[Opening Data for processing section]
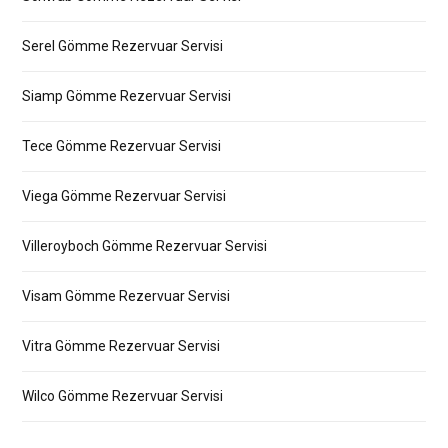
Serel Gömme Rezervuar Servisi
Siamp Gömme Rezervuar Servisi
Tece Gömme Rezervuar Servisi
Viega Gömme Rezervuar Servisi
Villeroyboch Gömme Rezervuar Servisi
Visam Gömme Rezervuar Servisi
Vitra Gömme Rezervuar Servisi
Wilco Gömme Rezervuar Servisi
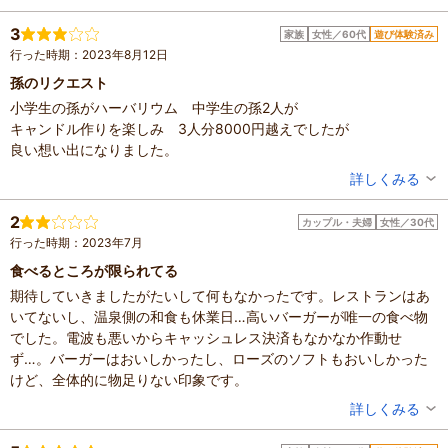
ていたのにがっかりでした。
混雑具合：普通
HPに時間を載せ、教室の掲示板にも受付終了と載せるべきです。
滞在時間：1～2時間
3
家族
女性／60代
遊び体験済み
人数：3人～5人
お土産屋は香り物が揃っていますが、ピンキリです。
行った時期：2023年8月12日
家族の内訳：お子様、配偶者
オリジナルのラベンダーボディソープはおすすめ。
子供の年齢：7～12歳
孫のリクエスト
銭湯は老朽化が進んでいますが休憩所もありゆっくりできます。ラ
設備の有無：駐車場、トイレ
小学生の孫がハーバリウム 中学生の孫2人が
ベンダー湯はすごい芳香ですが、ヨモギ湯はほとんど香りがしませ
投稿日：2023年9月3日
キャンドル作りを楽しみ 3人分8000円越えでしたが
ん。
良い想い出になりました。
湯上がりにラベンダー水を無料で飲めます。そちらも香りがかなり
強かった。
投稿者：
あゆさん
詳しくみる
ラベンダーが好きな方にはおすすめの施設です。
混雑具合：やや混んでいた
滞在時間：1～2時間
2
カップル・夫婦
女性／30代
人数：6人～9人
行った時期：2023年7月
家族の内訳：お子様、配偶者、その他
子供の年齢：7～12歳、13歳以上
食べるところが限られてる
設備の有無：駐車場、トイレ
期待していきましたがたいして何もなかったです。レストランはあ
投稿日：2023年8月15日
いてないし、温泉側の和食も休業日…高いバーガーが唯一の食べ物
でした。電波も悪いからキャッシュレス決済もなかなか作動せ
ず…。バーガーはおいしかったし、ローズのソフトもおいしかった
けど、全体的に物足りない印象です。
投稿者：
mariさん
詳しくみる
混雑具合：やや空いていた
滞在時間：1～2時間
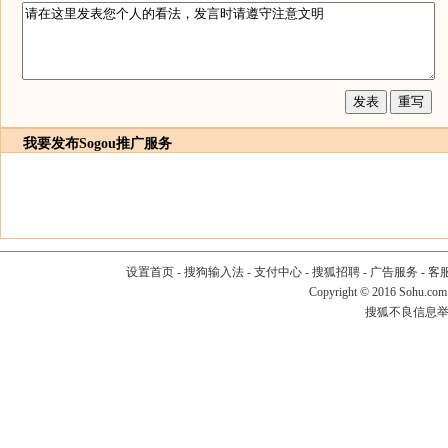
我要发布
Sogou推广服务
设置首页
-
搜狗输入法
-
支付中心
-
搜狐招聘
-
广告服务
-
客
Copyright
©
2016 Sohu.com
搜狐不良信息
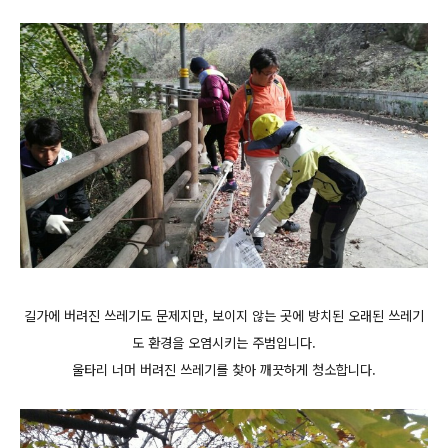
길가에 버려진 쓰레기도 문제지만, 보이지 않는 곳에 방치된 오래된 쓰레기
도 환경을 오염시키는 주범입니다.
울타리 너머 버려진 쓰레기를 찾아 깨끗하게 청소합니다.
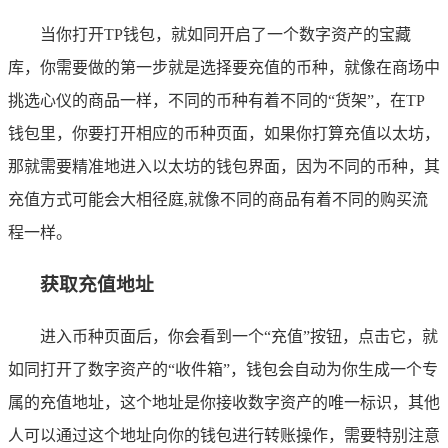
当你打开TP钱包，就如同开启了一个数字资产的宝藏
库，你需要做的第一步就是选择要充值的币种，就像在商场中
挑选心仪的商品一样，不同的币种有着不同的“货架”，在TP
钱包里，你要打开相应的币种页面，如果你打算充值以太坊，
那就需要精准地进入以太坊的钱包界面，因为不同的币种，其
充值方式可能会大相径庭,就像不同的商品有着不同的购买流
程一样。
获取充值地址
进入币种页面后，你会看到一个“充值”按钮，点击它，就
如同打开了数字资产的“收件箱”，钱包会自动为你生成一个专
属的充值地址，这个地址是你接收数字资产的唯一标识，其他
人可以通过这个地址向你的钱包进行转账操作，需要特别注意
[Closing Data for processing section]
Go through the records and gather the lines that hold "Gömme".

Serel Gömme Rezervuar Servisi
Siamp Gömme Rezervuar Servisi
Tece Gömme Rezervuar Servisi
Viega Gömme Rezervuar Servisi
Villeroyboch Gömme Rezervuar Servisi
Visam Gömme Rezervuar Servisi
Vitra Gömme Rezervuar Servisi
Wilco Gömme Rezervuar Servisi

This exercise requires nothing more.